Extracted records section start

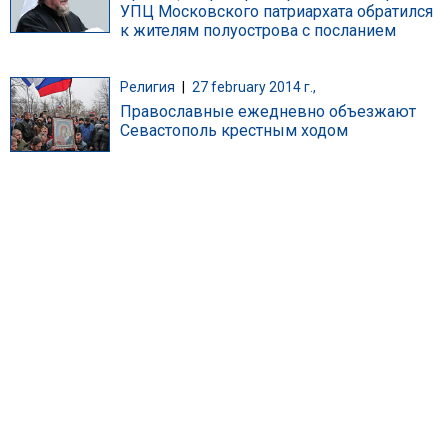
УПЦ Московского патриархата обратился
к жителям полуострова с посланием
Религия
|
27 february 2014 г.,
Православные ежедневно объезжают
Севастополь крестным ходом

Extracted records section end

» Work required: Set down nothing but the lines from the one containing "27 february 2014" through the end of the entries above, exactly as written, both ends counted.

» Reply to the exercise:
27 february 2014 г.,
Православные ежедневно объезжают
Севастополь крестным ходом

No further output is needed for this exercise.